Chen J, Podchiyska T, Altman R. OrderRex: clinical order decision support and outcome
predictions by data-mining electronic medical records. J Am Med Inform Assoc 2016;23:339-48
Compliance with evidence-based guidelines is low and a majority of clinical decisions
are not supported by randomized control trials. Thus, a large part of medical practice
is thus driven by individual expert opinion. The authors present a clinical order
recommender system which operates on a database which has been mined from existing
patient data. The input to the data mining system is around 1,500 common electronic
medical record (EMR) data elements (out of 5.4 million structured data elements) from
labs results, orders, and diagnosis codes, including temporal separation in the form
of patient timelines. This data was extracted for 18 thousand patients and stored
in an association matrix. Queries to the database come in the form of clinical terms
for the captured data elements for a patient. A ranking of suggested orders based
on the input data and the association matrix is output to the user. By mixing outcomes
such as death and hospital readmission in with the order results, the system also
acts as a predictor of outcomes. The authors observe that including the temporal data
increased precision from 33 to 38%, but also note that continued work is required
to differentiate simply common behaviors on certain data from the correct ones.
Miotto R, Li L, Kidd BA, Dudley JT. Deep Patient: An Unsupervised Representation to
Predict the Future of Patients from the Electronic Health Records. Sci Rep 2016;6:26094
Proposed in this paper is a novel unsupervised deep feature learning method to derive
a patient representation from EHR data that facilitates the prediction of clinical
outcomes.
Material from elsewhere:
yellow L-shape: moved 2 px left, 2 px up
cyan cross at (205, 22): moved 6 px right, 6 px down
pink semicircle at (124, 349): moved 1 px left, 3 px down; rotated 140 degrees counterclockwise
Deep learning techniques, using neural networks with more than one hidden
layer, have not previously been broadly used with EHR data. The authors used aggregated
medical records from the Mount Sinai data warehouse with a stack of denoising auto-encoders
to capture stable structures and regular patterns from pre-processed EHR data. Then,
they implemented random forest classifiers (one-vs.-all learning) to predict the probability
that patients might develop a certain disease. On 76,214 test patients comprising
78 diseases from diverse clinical domains and temporal windows, the results significantly
outperformed those achieved using representations based on raw EHR data and alternative
feature learning strategies such as principal component analysis and Gaussian mixture
models.
Prasser F, Kohlmayer F, Kuhn KA. The Importance of Context: Risk-based De-identification
of Biomedical Data. Methods Inf Med 2016;55:347-55
The authors propose the evaluation of variability in data distributions as a criterion
which could be used systematically in assessing data quality. This variability is
assessed first on different sources of data (i.e., from different sites), and second,
over time. The authors proposed a novel statistics-based assessment method providing
data quality metrics and exploratory visualizations. The method is empirically driven
on a public health mortality registry of the region of Valencia, Spain, with >500,000
entries from 2000 to 2012, separated into 24 health departments. The repository was
partitioned into two temporal subgroups following a change in the Spanish National
Date certificate in 2009. Several types of data quality issues were identified including
punctual temporal anomalies, and outlying or clustered health departments. The authors
note that these issues can occur because of biases in practice, different populations,
and changes in protocols or guidelines over time - none of which are solved through
usual techniques of mapping to standard semantics.
Saez C, Zurriaga O, Perez-Panades J, Melchor I, Robles M, Garcia-Gomez JM. Applying
probabilistic temporal and multisite data quality control methods to a public health
mortality registry in Spain: a systematic approach to quality control of repositories.
J Am Med Inform Assoc 2016;23:1085-95
As data sharing becomes more common, concerns about maintaining the privacy of patients
in such data sets is growing as well. International laws, such as HIPAA, and European
Directive on Data Protection emphasize the importance of context when implementing
measures for data protection. With methods of de-identification such as k-anonymity
(dataset is transformed in such a way that each record is not different from k-1 other
records), the degree of protection is high, but it is associated with a loss of information
content. Indeed, a major challenge of data sharing is the adequate balance between
data quality and privacy. The authors propose a generic de-identification method based
on risk models, which assesses the risk of re-identification. An experimental evaluation
was performed to assess the impact of different risk models and assumptions about
the background knowledge/context of an attacker. Compared with reference methods,
the loss of information was between 10% and 24% less, depending on the strength of
the adversary being protected against.